Govt defends Mbudzi interchange loan deal

Mbudzi roundabout interchange

FINANCE Minister Mthuli Ncube has defended the US$88 million loan agreement with Fossil Mines for construction of the Mbudzi interchange in Harare, and claimed that there was nothing amiss about the loan.

In a gazette last week, government announced that it had signed a US$88 million loan deal with Obey Chimuka’s Fossil Mines to fund the project at an interest rate of 5% per annum up to 2025.

Fossil Mines is a sister company to Fossil Contracting — one of the firms involved in the project.

Observers questioned the rationale of government borrowing at high interest rates from a company that was part of the project. Ncube had initially said the interchange would be financed from part of the US$1 billion Special Drawing Rights funds availed by the International Monetary Fund.

Speaking to NewsDay yesterday on the sidelines of the launch of the US$10 million gold facility in the capital, Ncube said:  “It’s not a good idea to discuss a specific agreement between two parties, this is totally wrong.  Government borrows from anyone and we made an assessment and saw it appropriate to have the deal and there is nothing wrong.”
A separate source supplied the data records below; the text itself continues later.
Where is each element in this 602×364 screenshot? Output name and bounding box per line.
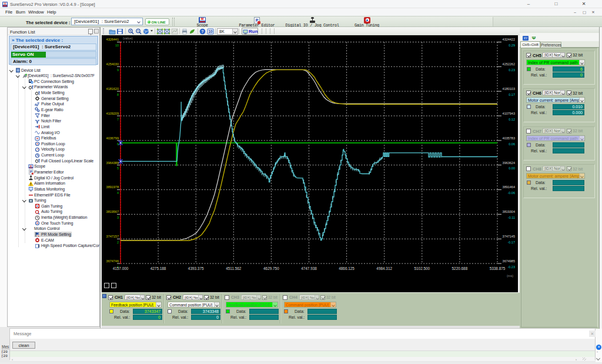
svg-text:5102.500: 5102.500 <box>414 266 430 271</box>
svg-text:4: 4 <box>117 191 119 195</box>
svg-text:0.12: 0.12 <box>509 118 515 121</box>
svg-text:6: 6 <box>117 142 119 146</box>
svg-text:-0.11: -0.11 <box>508 216 515 219</box>
svg-text:4180103: 4180103 <box>503 87 515 91</box>
svg-text:3819304: 3819304 <box>503 210 515 213</box>
svg-text:-0.23: -0.23 <box>507 265 515 269</box>
svg-text:3747157: 3747157 <box>106 235 119 238</box>
svg-text:4254030: 4254030 <box>106 62 119 66</box>
svg-text:4984.312: 4984.312 <box>376 266 392 271</box>
svg-text:5: 5 <box>117 166 119 170</box>
svg-text:(ms): (ms) <box>507 274 513 278</box>
svg-text:4393.375: 4393.375 <box>188 266 204 271</box>
svg-text:4109209: 4109209 <box>106 112 119 115</box>
svg-text:2: 2 <box>117 241 119 244</box>
svg-text:M: M <box>30 165 32 167</box>
svg-text:9: 9 <box>117 68 119 72</box>
svg-text:0.06: 0.06 <box>509 142 515 146</box>
svg-text:4252262: 4252262 <box>503 62 515 66</box>
svg-text:5338.875: 5338.875 <box>490 266 506 271</box>
svg-text:4035783: 4035783 <box>503 136 515 140</box>
svg-text:4324422: 4324422 <box>503 38 515 41</box>
svg-text:?: ? <box>201 29 203 34</box>
svg-text:0.17: 0.17 <box>509 93 515 96</box>
svg-text:3: 3 <box>117 216 119 219</box>
svg-text:8: 8 <box>117 93 119 96</box>
svg-text:10: 10 <box>208 29 213 34</box>
svg-text:3891464: 3891464 <box>503 185 515 189</box>
svg-text:0.00: 0.00 <box>509 166 515 170</box>
svg-text:4747.938: 4747.938 <box>301 266 317 271</box>
svg-text:10: 10 <box>115 44 119 47</box>
svg-text:4326441: 4326441 <box>106 38 119 41</box>
svg-text:0.29: 0.29 <box>509 44 515 47</box>
svg-text:4511.562: 4511.562 <box>226 266 242 271</box>
svg-text:4629.750: 4629.750 <box>263 266 279 271</box>
svg-text:3674746: 3674746 <box>106 259 119 263</box>
svg-text:-0.06: -0.06 <box>507 191 515 195</box>
svg-text:4107943: 4107943 <box>503 112 515 115</box>
svg-text:5220.688: 5220.688 <box>452 266 468 271</box>
svg-text:4866.125: 4866.125 <box>339 266 354 271</box>
svg-text:3964388: 3964388 <box>106 161 119 165</box>
svg-text:4157.000: 4157.000 <box>113 266 129 271</box>
svg-text:4275.188: 4275.188 <box>150 266 166 271</box>
svg-text:3747145: 3747145 <box>503 235 515 238</box>
svg-text:3674985: 3674985 <box>503 259 515 263</box>
svg-text:3963624: 3963624 <box>503 161 515 165</box>
svg-text:0.23: 0.23 <box>509 68 515 72</box>
svg-text:3891978: 3891978 <box>106 185 119 189</box>
svg-text:-0.17: -0.17 <box>507 241 515 244</box>
svg-text:7: 7 <box>117 118 119 121</box>
svg-text:(value): (value) <box>123 36 133 40</box>
svg-text:4036799: 4036799 <box>106 136 119 140</box>
svg-text:4181620: 4181620 <box>106 87 119 91</box>
svg-text:3819567: 3819567 <box>106 210 119 213</box>
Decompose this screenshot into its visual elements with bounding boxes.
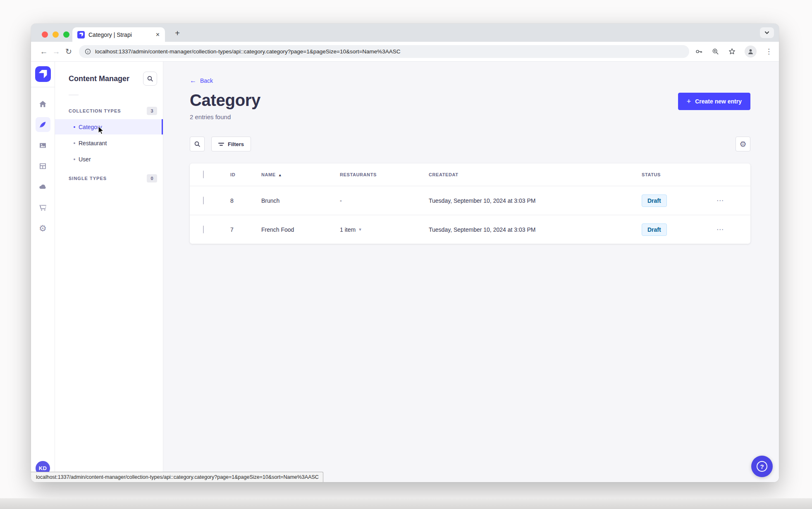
col-header-id[interactable]: ID: [227, 172, 258, 177]
content-manager-subnav: Content Manager COLLECTION TYPES 3: [55, 62, 163, 482]
tab-title: Category | Strapi: [88, 31, 155, 38]
person-icon: [747, 48, 754, 55]
link-status-bar: localhost:1337/admin/content-manager/col…: [31, 472, 323, 482]
table-row[interactable]: 8 Brunch - Tuesday, September 10, 2024 a…: [190, 186, 750, 215]
nav-media-library-button[interactable]: [36, 138, 50, 153]
layout-icon: [38, 162, 47, 170]
browser-window: Category | Strapi × + ← → ↻ localhost:13…: [31, 24, 779, 482]
gear-icon: ⚙: [39, 224, 47, 233]
sidebar-item-category[interactable]: Category: [55, 119, 163, 134]
strapi-favicon-icon: [77, 31, 85, 38]
subnav-title: Content Manager: [69, 74, 129, 83]
url-text: localhost:1337/admin/content-manager/col…: [95, 48, 401, 55]
search-icon: [147, 75, 153, 82]
cell-restaurants[interactable]: 1 item ▾: [337, 226, 425, 233]
collection-types-count: 3: [147, 107, 157, 115]
media-image-icon: [38, 141, 47, 150]
cell-name: Brunch: [258, 197, 337, 204]
entries-table: ID NAME▲ RESTAURANTS CREATEDAT STATUS 8 …: [190, 163, 750, 244]
chevron-down-icon: [764, 30, 769, 35]
profile-avatar[interactable]: [745, 46, 757, 58]
minimize-window-button[interactable]: [53, 31, 59, 38]
nav-cloud-button[interactable]: [36, 179, 50, 194]
nav-settings-button[interactable]: ⚙: [36, 221, 50, 235]
question-mark-icon: ?: [757, 461, 767, 472]
gear-icon: ⚙: [739, 140, 746, 148]
search-icon: [194, 141, 201, 147]
cell-restaurants: -: [337, 197, 425, 204]
cloud-icon: [38, 182, 47, 191]
subnav-divider: [69, 95, 79, 95]
help-button[interactable]: ?: [751, 456, 773, 477]
table-row[interactable]: 7 French Food 1 item ▾ Tuesday, Septembe…: [190, 215, 750, 244]
main-content: ← Back Category + Create new entry 2 ent…: [163, 62, 779, 482]
reload-button[interactable]: ↻: [62, 47, 75, 56]
desktop-bottom-strip: [0, 498, 812, 509]
collection-types-label: COLLECTION TYPES: [69, 108, 121, 113]
row-actions-menu[interactable]: ⋯: [716, 226, 724, 233]
tab-close-icon[interactable]: ×: [155, 31, 161, 38]
filter-icon: [218, 143, 224, 146]
info-icon: [85, 48, 91, 55]
desktop-background: Category | Strapi × + ← → ↻ localhost:13…: [0, 0, 812, 509]
password-key-icon[interactable]: [695, 48, 703, 55]
filters-button[interactable]: Filters: [211, 137, 251, 151]
view-settings-button[interactable]: ⚙: [736, 137, 750, 151]
close-window-button[interactable]: [42, 31, 48, 38]
strapi-logo[interactable]: [35, 66, 51, 82]
table-search-button[interactable]: [190, 137, 205, 151]
back-button[interactable]: ←: [38, 47, 50, 56]
nav-content-manager-button[interactable]: [36, 117, 50, 132]
subnav-search-button[interactable]: [143, 72, 157, 86]
window-controls: [42, 31, 69, 38]
col-header-createdat[interactable]: CREATEDAT: [425, 172, 638, 177]
sidebar-item-user[interactable]: User: [55, 151, 163, 167]
back-arrow-icon: ←: [190, 77, 196, 84]
cart-icon: [38, 203, 47, 212]
browser-tab[interactable]: Category | Strapi ×: [72, 27, 165, 42]
forward-button[interactable]: →: [50, 47, 62, 56]
new-tab-button[interactable]: +: [172, 27, 183, 39]
col-header-name[interactable]: NAME▲: [258, 172, 337, 177]
chevron-down-icon: ▾: [359, 227, 361, 232]
plus-icon: +: [687, 97, 691, 106]
feather-icon: [38, 120, 47, 129]
rail-divider: [31, 87, 55, 87]
nav-home-button[interactable]: [36, 96, 50, 111]
nav-marketplace-button[interactable]: [36, 200, 50, 215]
col-header-status[interactable]: STATUS: [638, 172, 713, 177]
bullet-icon: [74, 158, 75, 160]
mouse-cursor: [96, 125, 106, 135]
row-checkbox[interactable]: [203, 197, 204, 204]
zoom-icon[interactable]: [712, 48, 719, 55]
single-types-count: 0: [147, 174, 157, 182]
select-all-checkbox[interactable]: [203, 170, 204, 178]
cell-createdat: Tuesday, September 10, 2024 at 3:03 PM: [425, 226, 638, 233]
cell-name: French Food: [258, 226, 337, 233]
col-header-restaurants[interactable]: RESTAURANTS: [337, 172, 425, 177]
main-nav-rail: ⚙ KD: [31, 62, 55, 482]
row-actions-menu[interactable]: ⋯: [716, 197, 724, 204]
sort-asc-icon: ▲: [278, 173, 282, 177]
browser-menu-icon[interactable]: ⋮: [765, 47, 772, 56]
bullet-icon: [74, 126, 75, 128]
toolbar-icons: ⋮: [695, 46, 772, 58]
table-header-row: ID NAME▲ RESTAURANTS CREATEDAT STATUS: [190, 163, 750, 186]
entries-count: 2 entries found: [190, 113, 750, 120]
create-new-entry-button[interactable]: + Create new entry: [678, 93, 750, 110]
single-types-label: SINGLE TYPES: [69, 176, 107, 181]
back-link[interactable]: ← Back: [190, 77, 750, 84]
nav-content-type-builder-button[interactable]: [36, 158, 50, 173]
sidebar-item-restaurant[interactable]: Restaurant: [55, 135, 163, 151]
browser-toolbar: ← → ↻ localhost:1337/admin/content-manag…: [31, 42, 779, 62]
strapi-admin: ⚙ KD Content Manager COLLECTIO: [31, 62, 779, 482]
tab-search-button[interactable]: [760, 27, 774, 38]
status-badge: Draft: [642, 194, 667, 207]
address-bar[interactable]: localhost:1337/admin/content-manager/col…: [79, 45, 689, 58]
home-icon: [38, 100, 47, 108]
row-checkbox[interactable]: [203, 226, 204, 233]
maximize-window-button[interactable]: [63, 31, 69, 38]
page-title: Category: [190, 91, 260, 110]
cell-createdat: Tuesday, September 10, 2024 at 3:03 PM: [425, 197, 638, 204]
bookmark-star-icon[interactable]: [728, 48, 736, 55]
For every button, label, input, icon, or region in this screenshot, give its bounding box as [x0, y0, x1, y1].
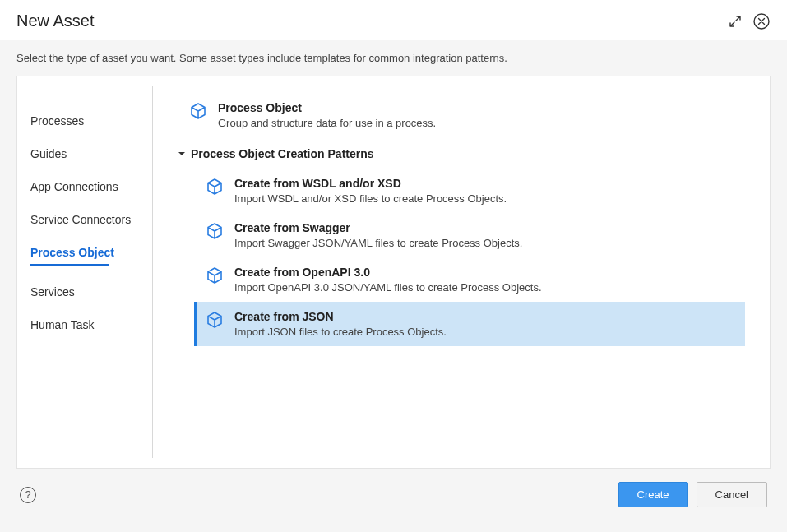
- content-area: Process Object Group and structure data …: [153, 76, 770, 468]
- sidebar-item-label: Service Connectors: [30, 213, 131, 226]
- asset-create-from-wsdl-xsd[interactable]: Create from WSDL and/or XSD Import WSDL …: [194, 169, 745, 213]
- help-icon[interactable]: ?: [20, 487, 36, 503]
- cube-icon: [205, 177, 225, 197]
- dialog-footer: ? Create Cancel: [0, 469, 787, 507]
- sidebar-item-services[interactable]: Services: [17, 275, 152, 308]
- asset-title: Create from Swagger: [234, 221, 522, 234]
- asset-title: Process Object: [218, 101, 436, 114]
- asset-desc: Import JSON files to create Process Obje…: [234, 326, 447, 338]
- sidebar: Processes Guides App Connections Service…: [17, 86, 153, 458]
- cube-icon: [188, 101, 208, 121]
- dialog-title: New Asset: [16, 12, 94, 30]
- asset-desc: Import OpenAPI 3.0 JSON/YAML files to cr…: [234, 281, 542, 294]
- sidebar-item-label: App Connections: [30, 180, 118, 193]
- section-label: Process Object Creation Patterns: [191, 147, 374, 160]
- asset-title: Create from JSON: [234, 310, 447, 323]
- cube-icon: [205, 310, 225, 330]
- cube-icon: [205, 221, 225, 241]
- asset-create-from-json[interactable]: Create from JSON Import JSON files to cr…: [194, 302, 745, 346]
- create-button[interactable]: Create: [618, 482, 688, 507]
- caret-down-icon: [178, 147, 186, 160]
- dialog-header: New Asset: [0, 0, 787, 40]
- sidebar-item-label: Guides: [30, 147, 67, 160]
- cube-icon: [205, 266, 225, 285]
- asset-process-object[interactable]: Process Object Group and structure data …: [178, 93, 745, 137]
- asset-title: Create from OpenAPI 3.0: [234, 266, 542, 279]
- patterns-list: Create from WSDL and/or XSD Import WSDL …: [178, 169, 745, 346]
- sidebar-item-label: Processes: [30, 114, 84, 127]
- asset-desc: Import WSDL and/or XSD files to create P…: [234, 192, 507, 205]
- sidebar-item-label: Human Task: [30, 318, 95, 331]
- sidebar-item-processes[interactable]: Processes: [17, 104, 152, 137]
- asset-title: Create from WSDL and/or XSD: [234, 177, 507, 190]
- sidebar-item-service-connectors[interactable]: Service Connectors: [17, 203, 152, 236]
- asset-create-from-swagger[interactable]: Create from Swagger Import Swagger JSON/…: [194, 213, 745, 257]
- sidebar-item-human-task[interactable]: Human Task: [17, 308, 152, 341]
- sidebar-item-label: Services: [30, 285, 75, 298]
- dialog-subtitle: Select the type of asset you want. Some …: [0, 40, 787, 76]
- sidebar-item-app-connections[interactable]: App Connections: [17, 170, 152, 203]
- asset-create-from-openapi[interactable]: Create from OpenAPI 3.0 Import OpenAPI 3…: [194, 257, 745, 302]
- sidebar-item-guides[interactable]: Guides: [17, 137, 152, 170]
- header-controls: [728, 12, 771, 30]
- sidebar-item-label: Process Object: [30, 246, 114, 259]
- cancel-button[interactable]: Cancel: [697, 482, 767, 507]
- asset-desc: Group and structure data for use in a pr…: [218, 117, 436, 129]
- close-icon[interactable]: [752, 12, 771, 30]
- main-panel: Processes Guides App Connections Service…: [16, 76, 771, 469]
- asset-desc: Import Swagger JSON/YAML files to create…: [234, 237, 522, 249]
- section-process-object-creation-patterns[interactable]: Process Object Creation Patterns: [178, 137, 745, 169]
- sidebar-item-process-object[interactable]: Process Object: [17, 236, 152, 275]
- expand-icon[interactable]: [728, 14, 743, 29]
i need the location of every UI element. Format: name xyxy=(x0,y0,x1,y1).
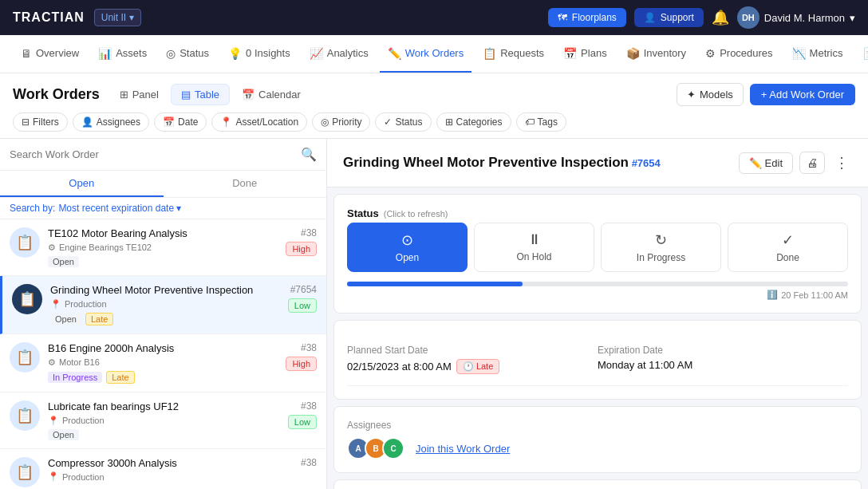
assignee-avatars: A B C xyxy=(347,437,404,459)
sort-value[interactable]: Most recent expiration date ▾ xyxy=(58,203,181,214)
reports-icon: 📄 xyxy=(862,47,869,60)
status-tab-open[interactable]: ⊙ Open xyxy=(347,223,468,272)
detail-title: Grinding Wheel Motor Preventive Inspecti… xyxy=(343,155,629,170)
filter-chip-assignees[interactable]: 👤 Assignees xyxy=(73,112,149,132)
nav-item-assets[interactable]: 📊 Assets xyxy=(90,35,155,73)
user-name: David M. Harmon xyxy=(764,12,845,24)
expiration-value: Monday at 11:00 AM xyxy=(598,359,848,371)
tab-done[interactable]: Done xyxy=(164,171,327,197)
filter-chip-asset-location[interactable]: 📍 Asset/Location xyxy=(211,112,307,132)
status-badge: In Progress xyxy=(48,372,102,383)
wo-item-body: TE102 Motor Bearing Analysis ⚙ Engine Be… xyxy=(48,227,278,267)
models-icon: ✦ xyxy=(687,89,696,101)
tab-panel[interactable]: ⊞ Panel xyxy=(109,84,169,105)
priority-badge: Low xyxy=(288,415,317,429)
info-icon: ℹ️ xyxy=(767,290,778,300)
nav-item-overview[interactable]: 🖥 Overview xyxy=(13,35,87,73)
nav-label-assets: Assets xyxy=(116,47,147,59)
list-item[interactable]: 📋 Grinding Wheel Motor Preventive Inspec… xyxy=(0,276,326,334)
more-button[interactable]: ⋮ xyxy=(831,152,852,173)
wo-item-tags: Open xyxy=(48,429,280,440)
done-icon: ✓ xyxy=(782,231,794,249)
list-item[interactable]: 📋 TE102 Motor Bearing Analysis ⚙ Engine … xyxy=(0,219,326,276)
page: Work Orders ⊞ Panel ▤ Table 📅 Calendar ✦ xyxy=(0,73,868,489)
wo-item-title: Compressor 3000h Analysis xyxy=(48,457,293,471)
assignees-row: A B C Join this Work Order xyxy=(347,437,848,459)
filter-bar: ⊟ Filters 👤 Assignees 📅 Date 📍 Asset/Loc… xyxy=(0,106,868,139)
support-icon: 👤 xyxy=(644,12,656,23)
search-input[interactable] xyxy=(10,148,294,160)
status-click-hint: (Click to refresh) xyxy=(384,209,448,219)
nav-item-workorders[interactable]: ✏️ Work Orders xyxy=(380,35,471,73)
progress-bar-bg xyxy=(347,282,848,286)
wo-item-location: 📍 Production xyxy=(48,471,293,482)
nav-item-plans[interactable]: 📅 Plans xyxy=(555,35,615,73)
nav-label-plans: Plans xyxy=(581,47,607,59)
location-icon: ⚙ xyxy=(48,243,56,253)
status-badge: Open xyxy=(48,256,79,267)
status-tab-done[interactable]: ✓ Done xyxy=(728,223,848,272)
add-workorder-button[interactable]: + Add Work Order xyxy=(750,84,855,105)
models-button[interactable]: ✦ Models xyxy=(677,83,744,106)
late-badge: 🕐 Late xyxy=(456,359,499,374)
filter-chip-date[interactable]: 📅 Date xyxy=(154,112,207,132)
join-workorder-link[interactable]: Join this Work Order xyxy=(416,443,510,455)
nav-label-inventory: Inventory xyxy=(644,47,686,59)
unit-selector[interactable]: Unit II ▾ xyxy=(94,9,141,26)
detail-header: Grinding Wheel Motor Preventive Inspecti… xyxy=(327,139,868,187)
filter-chip-status[interactable]: ✓ Status xyxy=(375,112,431,132)
nav-item-status[interactable]: ◎ Status xyxy=(158,35,217,73)
list-item[interactable]: 📋 B16 Engine 2000h Analysis ⚙ Motor B16 … xyxy=(0,334,326,392)
wo-item-icon: 📋 xyxy=(10,342,40,373)
late-badge: Late xyxy=(85,313,113,325)
wo-item-location: 📍 Production xyxy=(50,299,280,310)
status-tab-onhold[interactable]: ⏸ On Hold xyxy=(474,223,594,272)
edit-icon: ✏️ xyxy=(749,157,762,169)
nav-item-reports[interactable]: 📄 Reports xyxy=(854,35,869,73)
overview-icon: 🖥 xyxy=(21,47,32,60)
wo-number: #38 xyxy=(301,457,317,468)
print-button[interactable]: 🖨 xyxy=(799,152,825,174)
nav-label-requests: Requests xyxy=(500,47,544,59)
detail-title-area: Grinding Wheel Motor Preventive Inspecti… xyxy=(343,155,661,171)
nav-item-insights[interactable]: 💡 0 Insights xyxy=(220,35,298,73)
wo-item-icon: 📋 xyxy=(10,400,40,431)
wo-item-title: Lubricate fan bearings UF12 xyxy=(48,400,280,414)
metrics-icon: 📉 xyxy=(792,47,806,60)
wo-item-tags: Open xyxy=(48,256,278,267)
tab-table[interactable]: ▤ Table xyxy=(171,84,230,105)
filter-chip-tags[interactable]: 🏷 Tags xyxy=(516,112,566,132)
tab-open[interactable]: Open xyxy=(0,171,164,197)
filter-icon: ⊟ xyxy=(22,116,30,128)
wo-item-body: Compressor 3000h Analysis 📍 Production xyxy=(48,457,293,483)
status-tab-inprogress[interactable]: ↻ In Progress xyxy=(601,223,721,272)
priority-filter-icon: ◎ xyxy=(321,116,329,128)
filter-chip-categories[interactable]: ⊞ Categories xyxy=(436,112,511,132)
wo-item-right: #38 xyxy=(301,457,317,468)
support-button[interactable]: 👤 Support xyxy=(634,8,704,27)
filter-chip-filters[interactable]: ⊟ Filters xyxy=(13,112,68,132)
right-panel: Grinding Wheel Motor Preventive Inspecti… xyxy=(327,139,868,489)
notifications-icon[interactable]: 🔔 xyxy=(712,9,729,26)
wo-item-body: B16 Engine 2000h Analysis ⚙ Motor B16 In… xyxy=(48,342,278,384)
list-item[interactable]: 📋 Lubricate fan bearings UF12 📍 Producti… xyxy=(0,392,326,449)
wo-actions: ✦ Models + Add Work Order xyxy=(677,83,855,106)
top-bar-left: TRACTIAN Unit II ▾ xyxy=(13,9,141,26)
floorplans-button[interactable]: 🗺 Floorplans xyxy=(548,8,626,27)
tab-calendar[interactable]: 📅 Calendar xyxy=(231,84,311,105)
nav-item-requests[interactable]: 📋 Requests xyxy=(475,35,552,73)
nav-item-analytics[interactable]: 📈 Analytics xyxy=(302,35,377,73)
expiration-cell: Expiration Date Monday at 11:00 AM xyxy=(598,333,848,386)
nav-item-procedures[interactable]: ⚙ Procedures xyxy=(697,35,780,73)
filter-chip-priority[interactable]: ◎ Priority xyxy=(312,112,370,132)
search-bar: 🔍 xyxy=(0,139,326,171)
insights-icon: 💡 xyxy=(228,47,242,60)
edit-button[interactable]: ✏️ Edit xyxy=(739,152,793,174)
list-item[interactable]: 📋 Compressor 3000h Analysis 📍 Production… xyxy=(0,449,326,489)
assignees-filter-icon: 👤 xyxy=(81,116,93,128)
user-menu[interactable]: DH David M. Harmon ▾ xyxy=(737,6,855,29)
nav-item-metrics[interactable]: 📉 Metrics xyxy=(784,35,851,73)
wo-item-tags: In Progress Late xyxy=(48,371,278,384)
assets-icon: 📊 xyxy=(98,47,112,60)
nav-item-inventory[interactable]: 📦 Inventory xyxy=(618,35,694,73)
As NewsDay posed a question on why the loan signed in 2021 was announced in 2023, Ncube was whisked away by his security aides.

In December, the United States government placed Fossil group chief executive officer Chimuka and two of his companies, Fossil Contracting and Fossil Agro, on its sanctions list “for their ties to the previously designated individual Kudakwashe Tagwirei and his company, Sakunda Holdings.”

The Mbudzi Interchange project is expected to ease congestion at the intersection connecting the Harare-Beitbridge Highway, Simon Mazorodze Road and High Glen Road.